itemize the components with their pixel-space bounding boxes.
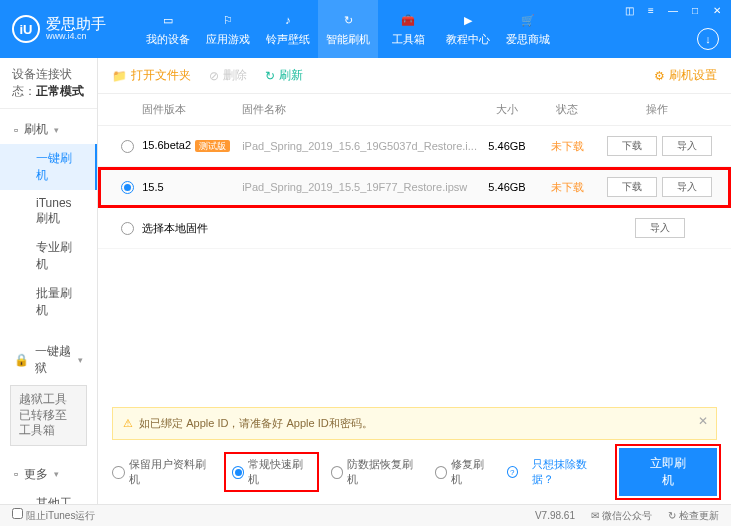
info-icon[interactable]: ? (507, 466, 519, 478)
close-alert-icon[interactable]: ✕ (698, 414, 708, 428)
sidebar-more-head[interactable]: ▫更多▾ (0, 460, 97, 489)
check-update-link[interactable]: ↻检查更新 (668, 509, 719, 523)
sidebar-itunes-flash[interactable]: iTunes刷机 (0, 190, 97, 233)
download-button[interactable]: 下载 (607, 177, 657, 197)
gear-icon: ⚙ (654, 69, 665, 83)
update-icon: ↻ (668, 510, 676, 521)
chevron-down-icon: ▾ (78, 355, 83, 365)
block-itunes-checkbox[interactable]: 阻止iTunes运行 (12, 508, 95, 523)
mode-keep-data[interactable]: 保留用户资料刷机 (112, 457, 212, 487)
firmware-row[interactable]: 15.6beta2测试版 iPad_Spring_2019_15.6_19G50… (98, 126, 731, 167)
brand-name: 爱思助手 (46, 16, 106, 33)
wechat-link[interactable]: ✉微信公众号 (591, 509, 652, 523)
radio-button[interactable] (121, 140, 134, 153)
device-icon: ▭ (159, 11, 177, 29)
nav-apps[interactable]: ⚐应用游戏 (198, 0, 258, 58)
chevron-down-icon: ▾ (54, 125, 59, 135)
sidebar-flash-head[interactable]: ▫刷机▾ (0, 115, 97, 144)
logo: iU 爱思助手 www.i4.cn (0, 0, 118, 58)
chevron-down-icon: ▾ (54, 469, 59, 479)
logo-icon: iU (12, 15, 40, 43)
warning-icon: ⚠ (123, 417, 133, 430)
music-icon: ♪ (279, 11, 297, 29)
radio-button[interactable] (121, 181, 134, 194)
nav-my-device[interactable]: ▭我的设备 (138, 0, 198, 58)
sidebar-other-tools[interactable]: 其他工具 (0, 489, 97, 504)
sidebar-oneclick-flash[interactable]: 一键刷机 (0, 144, 97, 190)
table-header: 固件版本 固件名称 大小 状态 操作 (98, 94, 731, 126)
nav-ringtones[interactable]: ♪铃声壁纸 (258, 0, 318, 58)
radio-button[interactable] (121, 222, 134, 235)
mode-quick-flash[interactable]: 常规快速刷机 (226, 454, 317, 490)
nav-toolbox[interactable]: 🧰工具箱 (378, 0, 438, 58)
apps-icon: ⚐ (219, 11, 237, 29)
minimize-icon[interactable]: — (665, 4, 681, 16)
sidebar-batch-flash[interactable]: 批量刷机 (0, 279, 97, 325)
delete-button[interactable]: ⊘删除 (209, 67, 247, 84)
open-folder-button[interactable]: 📁打开文件夹 (112, 67, 191, 84)
box-icon: ▫ (14, 123, 18, 137)
import-button[interactable]: 导入 (635, 218, 685, 238)
nav-store[interactable]: 🛒爱思商城 (498, 0, 558, 58)
sidebar-jailbreak-head[interactable]: 🔒一键越狱▾ (0, 337, 97, 383)
lock-icon: 🔒 (14, 353, 29, 367)
download-center-icon[interactable]: ↓ (697, 28, 719, 50)
beta-tag: 测试版 (195, 140, 230, 152)
flash-icon: ↻ (339, 11, 357, 29)
play-icon: ▶ (459, 11, 477, 29)
connection-status: 设备连接状态：正常模式 (0, 58, 97, 109)
mode-anti-recovery[interactable]: 防数据恢复刷机 (331, 457, 420, 487)
wechat-icon: ✉ (591, 510, 599, 521)
menu-icon[interactable]: ≡ (643, 4, 659, 16)
apple-id-alert: ⚠ 如已绑定 Apple ID，请准备好 Apple ID和密码。 ✕ (112, 407, 717, 440)
jailbreak-notice: 越狱工具已转移至工具箱 (10, 385, 87, 446)
erase-only-link[interactable]: 只想抹除数据？ (532, 457, 605, 487)
cart-icon: 🛒 (519, 11, 537, 29)
close-icon[interactable]: ✕ (709, 4, 725, 16)
skin-icon[interactable]: ◫ (621, 4, 637, 16)
import-button[interactable]: 导入 (662, 177, 712, 197)
nav-flash[interactable]: ↻智能刷机 (318, 0, 378, 58)
refresh-icon: ↻ (265, 69, 275, 83)
brand-url: www.i4.cn (46, 32, 106, 42)
flash-now-button[interactable]: 立即刷机 (619, 448, 717, 496)
nav-tutorials[interactable]: ▶教程中心 (438, 0, 498, 58)
sidebar-pro-flash[interactable]: 专业刷机 (0, 233, 97, 279)
toolbox-icon: 🧰 (399, 11, 417, 29)
version-label: V7.98.61 (535, 510, 575, 521)
firmware-row[interactable]: 15.5 iPad_Spring_2019_15.5_19F77_Restore… (98, 167, 731, 208)
local-firmware-row[interactable]: 选择本地固件 导入 (98, 208, 731, 249)
download-button[interactable]: 下载 (607, 136, 657, 156)
flash-settings-button[interactable]: ⚙刷机设置 (654, 67, 717, 84)
delete-icon: ⊘ (209, 69, 219, 83)
folder-icon: 📁 (112, 69, 127, 83)
refresh-button[interactable]: ↻刷新 (265, 67, 303, 84)
maximize-icon[interactable]: □ (687, 4, 703, 16)
import-button[interactable]: 导入 (662, 136, 712, 156)
more-icon: ▫ (14, 467, 18, 481)
mode-repair[interactable]: 修复刷机 (435, 457, 493, 487)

**Exercise brief**. Each entry above should be copied word for word, with the images omitted.

**Exercise output**.
itemize the components with their pixel-space bounding boxes.
info-icon[interactable]: ? (507, 466, 519, 478)
close-alert-icon[interactable]: ✕ (698, 414, 708, 428)
sidebar-more-head[interactable]: ▫更多▾ (0, 460, 97, 489)
check-update-link[interactable]: ↻检查更新 (668, 509, 719, 523)
sidebar-itunes-flash[interactable]: iTunes刷机 (0, 190, 97, 233)
download-button[interactable]: 下载 (607, 177, 657, 197)
gear-icon: ⚙ (654, 69, 665, 83)
update-icon: ↻ (668, 510, 676, 521)
chevron-down-icon: ▾ (78, 355, 83, 365)
block-itunes-checkbox[interactable]: 阻止iTunes运行 (12, 508, 95, 523)
mode-keep-data[interactable]: 保留用户资料刷机 (112, 457, 212, 487)
firmware-row[interactable]: 15.6beta2测试版 iPad_Spring_2019_15.6_19G50… (98, 126, 731, 167)
brand-name: 爱思助手 (46, 16, 106, 33)
wechat-link[interactable]: ✉微信公众号 (591, 509, 652, 523)
radio-button[interactable] (121, 140, 134, 153)
device-icon: ▭ (159, 11, 177, 29)
nav-apps[interactable]: ⚐应用游戏 (198, 0, 258, 58)
chevron-down-icon: ▾ (54, 125, 59, 135)
sidebar-flash-head[interactable]: ▫刷机▾ (0, 115, 97, 144)
logo: iU 爱思助手 www.i4.cn (0, 0, 118, 58)
chevron-down-icon: ▾ (54, 469, 59, 479)
logo-icon: iU (12, 15, 40, 43)
warning-icon: ⚠ (123, 417, 133, 430)
music-icon: ♪ (279, 11, 297, 29)
radio-button[interactable] (121, 181, 134, 194)
nav-my-device[interactable]: ▭我的设备 (138, 0, 198, 58)
sidebar-other-tools[interactable]: 其他工具 (0, 489, 97, 504)
sidebar-oneclick-flash[interactable]: 一键刷机 (0, 144, 97, 190)
table-header: 固件版本 固件名称 大小 状态 操作 (98, 94, 731, 126)
nav-ringtones[interactable]: ♪铃声壁纸 (258, 0, 318, 58)
radio-button[interactable] (121, 222, 134, 235)
mode-quick-flash[interactable]: 常规快速刷机 (226, 454, 317, 490)
nav-toolbox[interactable]: 🧰工具箱 (378, 0, 438, 58)
apps-icon: ⚐ (219, 11, 237, 29)
minimize-icon[interactable]: — (665, 4, 681, 16)
sidebar-batch-flash[interactable]: 批量刷机 (0, 279, 97, 325)
delete-button[interactable]: ⊘删除 (209, 67, 247, 84)
open-folder-button[interactable]: 📁打开文件夹 (112, 67, 191, 84)
box-icon: ▫ (14, 123, 18, 137)
import-button[interactable]: 导入 (635, 218, 685, 238)
nav-store[interactable]: 🛒爱思商城 (498, 0, 558, 58)
sidebar-jailbreak-head[interactable]: 🔒一键越狱▾ (0, 337, 97, 383)
lock-icon: 🔒 (14, 353, 29, 367)
download-center-icon[interactable]: ↓ (697, 28, 719, 50)
beta-tag: 测试版 (195, 140, 230, 152)
flash-icon: ↻ (339, 11, 357, 29)
play-icon: ▶ (459, 11, 477, 29)
connection-status: 设备连接状态：正常模式 (0, 58, 97, 109)
mode-anti-recovery[interactable]: 防数据恢复刷机 (331, 457, 420, 487)
wechat-icon: ✉ (591, 510, 599, 521)
menu-icon[interactable]: ≡ (643, 4, 659, 16)
apple-id-alert: ⚠ 如已绑定 Apple ID，请准备好 Apple ID和密码。 ✕ (112, 407, 717, 440)
jailbreak-notice: 越狱工具已转移至工具箱 (10, 385, 87, 446)
erase-only-link[interactable]: 只想抹除数据？ (532, 457, 605, 487)
cart-icon: 🛒 (519, 11, 537, 29)
close-icon[interactable]: ✕ (709, 4, 725, 16)
skin-icon[interactable]: ◫ (621, 4, 637, 16)
import-button[interactable]: 导入 (662, 177, 712, 197)
nav-flash[interactable]: ↻智能刷机 (318, 0, 378, 58)
refresh-icon: ↻ (265, 69, 275, 83)
brand-url: www.i4.cn (46, 32, 106, 42)
flash-now-button[interactable]: 立即刷机 (619, 448, 717, 496)
nav-tutorials[interactable]: ▶教程中心 (438, 0, 498, 58)
sidebar-pro-flash[interactable]: 专业刷机 (0, 233, 97, 279)
toolbox-icon: 🧰 (399, 11, 417, 29)
version-label: V7.98.61 (535, 510, 575, 521)
firmware-row[interactable]: 15.5 iPad_Spring_2019_15.5_19F77_Restore… (98, 167, 731, 208)
local-firmware-row[interactable]: 选择本地固件 导入 (98, 208, 731, 249)
download-button[interactable]: 下载 (607, 136, 657, 156)
flash-settings-button[interactable]: ⚙刷机设置 (654, 67, 717, 84)
delete-icon: ⊘ (209, 69, 219, 83)
folder-icon: 📁 (112, 69, 127, 83)
refresh-button[interactable]: ↻刷新 (265, 67, 303, 84)
maximize-icon[interactable]: □ (687, 4, 703, 16)
import-button[interactable]: 导入 (662, 136, 712, 156)
more-icon: ▫ (14, 467, 18, 481)
mode-repair[interactable]: 修复刷机 (435, 457, 493, 487)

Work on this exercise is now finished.